NSZombie crashing app when enabled on the iPhone

I added NSZombieEnabled to my executable's environment in order to track down an object that I'm over releasing. What I'm finding now, is that a part of my app is crashing that never has crashed before, only when NSZombieEnabled is toggled on. The moment I disable it, no crash occurs.
I need to do forensics on my code, but what can this possibly imply? NSZombieEnabled keeps objects around that are being sent the release message. This might be causing me to crash, but should it?
Also, setting the breakpoint -[_NSZombie methodSignatureForSelector:] doesn't really give me an elaborate enough stack trace to know what's going on.
If your app crashes with NSZombieEnabled, there's a good chance it crashes with it disabled, just not as soon and not as obviously.
NSZombieEnabled keeps objects around that are being sent the release message.
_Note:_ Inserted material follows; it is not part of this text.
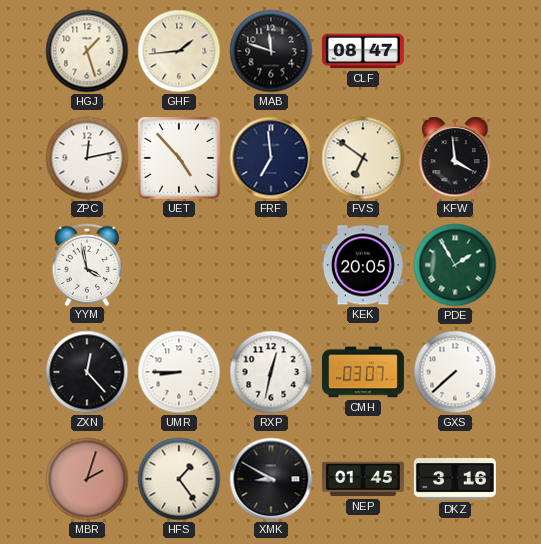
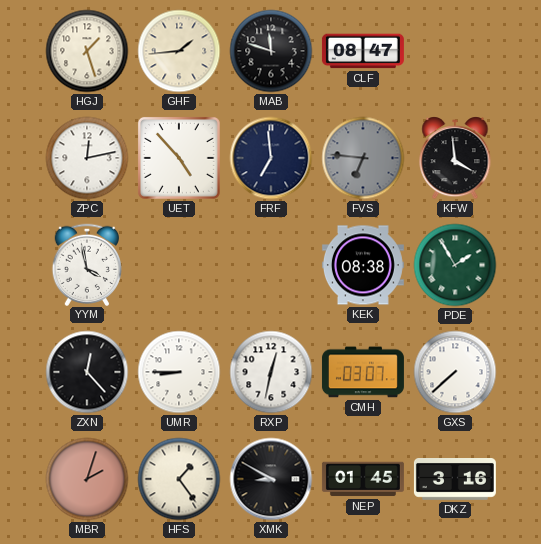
FVS: 6:51 -> 6:46
FVS dial: cream -> grey
KEK: 20:05 -> 08:38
This might be causing me to crash, but should it?
No, it doesn't cause you to crash. What causes you to crash is sending too many release messages to an object. That's what NSZombieEnabled is for.
Also, setting the breakpoint -[_NSZombie methodSignatureForSelector:] doesn't really give me an elaborate enough stack trace to know what's going on.
Try using the ObjectAlloc preset in Instruments.
Under NSZombieEnabled, objects are not fully released, they just become zombies. This means that memory can accumulate while you run, particularly in loops where you might be generating a bunch of NSStrings or the like. Your application may be getting killed due to memory usage.
I made the mistake of turning this on and forgetting about it, then spent the longest time trying to figure out why my memory usage kept increasing when I didn't have any obvious leaks.
One possibility: It could be that you're accessing an object through an invalid pointer and lucking out that another compatible object happens to be placed there. In that case, NSZombie would prevent the object from being replaced by something compatible and instead put a Zombie in its place.